KONTAN.CO.ID - JAKARTA. Pemerintah berencana untuk memfinalisasi utang kereta cepat Jakarta-Bandung yang berasal dari pinjaman China Development Bank (CDB) sebesar US$ 550 juta atau setara Rp 8,3 triliun pekan depan. 

Namun, pelunasan utang ini tidak akan bersumber dari Anggaran Pendapatan dan Belanja Negara (APBN), melainkan akan ditanggung oleh kas Kereta Api Indonesia (KAI) dan pendapatan dari penjualan tiket kereta cepat.

Mengenai hal ini, Direktur Center of Economic and Law Studies (CELIOS), Bhima Yudhistira, menyatakan keraguan bahwa pendapatan dari penjualan tiket kereta cepat, yang kini dikenal sebagai Whoos, akan mencukupi untuk melunasi utang dan bunganya kepada China. 


Baca Juga: Indonesia Akan Teken Utang US$ 560 Juta dari China untuk Proyek Kereta Cepat

Menurut Bhima, bunga yang ditetapkan pada pinjaman ini diperkirakan akan lebih tinggi dari estimasi awal sebesar 2%. 

"Pendapatan dari penjualan tiket tidak akan mampu menutupi beban utang dan bunganya," ujarnya pada Kontan.co.id, Rabu (11/10). 

Oleh karena itu, KAI mungkin memerlukan Penyertaan Modal Negara (PMN) atau harus mencari pinjaman lain.

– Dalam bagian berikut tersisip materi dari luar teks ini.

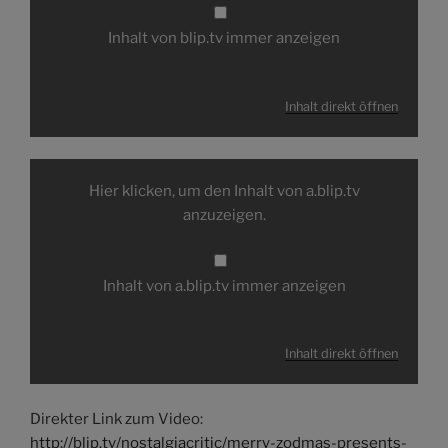
Inhalt von blip.tv immer anzeigen
Inhalt direkt öffnen
Inhalt
von
Hier klicken, um den Inhalt von a.blip.tv
a.blip.tv
anzeigen
anzuzeigen.
Inhalt von a.blip.tv immer anzeigen
Inhalt direkt öffnen
Direkter Link zum Video:
http://blip.tv/nostalgiacritic/merry-zodmas-presents-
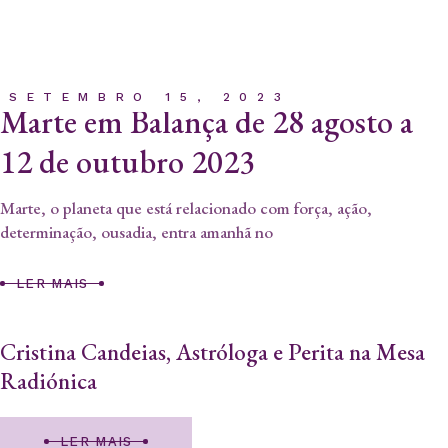
SETEMBRO 15, 2023
Marte em Balança de 28 agosto a
12 de outubro 2023
Marte, o planeta que está relacionado com força, ação,
determinação, ousadia, entra amanhã no
LER MAIS
Cristina Candeias, Astróloga e Perita na Mesa
Radiónica
LER MAIS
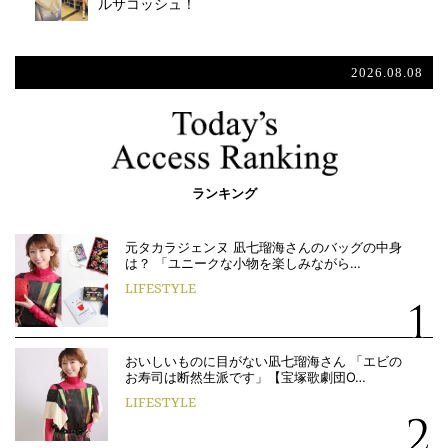
ルサコッシュ！
2026.08.08
ランキング
元タカラジェンヌ 凪七瑠海さんのバッグの中身
は？ 「ユニークな小物を楽しみながら…
LIFESTYLE
おいしいものに目がない凪七瑠海さん 「エビの
お寿司は断然生派です」【宝塚歌劇団O…
LIFESTYLE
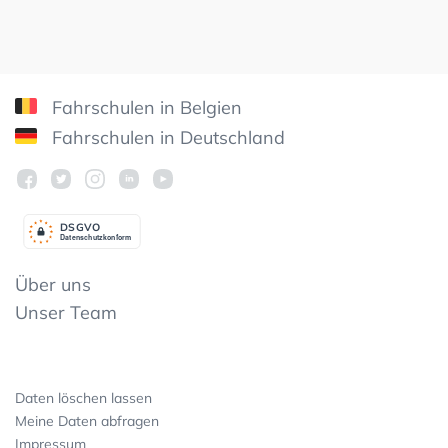
Fahrschulen in Belgien
Fahrschulen in Deutschland
DSGV
O
Datenschutzkonform
Über uns
Unser Team
Daten löschen lassen
Meine Daten abfragen
Impressum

Namun, Bhima menyebutkan bahwa mendapatkan pinjaman tambahan bukanlah hal yang mudah saat ini karena kreditur memerlukan jaminan dari negara. 

"Ada risiko dimana APBN harus menanggung hal ini," kata Bhima.

Baca Juga: Wamen BUMN Sebut Utang Proyek Kereta Cepat Tak Akan Dibebankan kepada Masyarakat

Menurutnya, jika APBN harus menanggungnya, akan ada dua pilihan sulit karena pertama, menyelamatkan keuangan KAI agar kereta cepat dan reguler tetap beroperasi, dan kedua, menunda beberapa proyek yang dibiayai oleh APBN. 

"Sebenarnya, utang yang ditanggung oleh KAI adalah utang APBN secara tidak langsung. Ini menjadi kekhawatiran karena dianggap sebagai utang yang tersembunyi," tambah Bhima.

Sementara itu, Vice President (VP) Public Relations KAI, Joni Martinus, menegaskan komitmen KAI untuk melunasi pinjaman dengan meningkatkan kinerja bisnis. 

Baca Juga: Mengapa China Perlu Jaminan APBN?

Selain dari penjualan tiket, pendapatan KAI juga berasal dari bisnis angkutan barang dan pengusahaan aset lainnya. 

"Kami berkomitmen untuk melunasi pinjaman melalui peningkatan kinerja bisnis," ujar Joni. Namun, saat ditanya mengenai kebutuhan PMN tambahan atau perkiraan waktu pelunasan hutang, Joni enggan memberikan jawaban.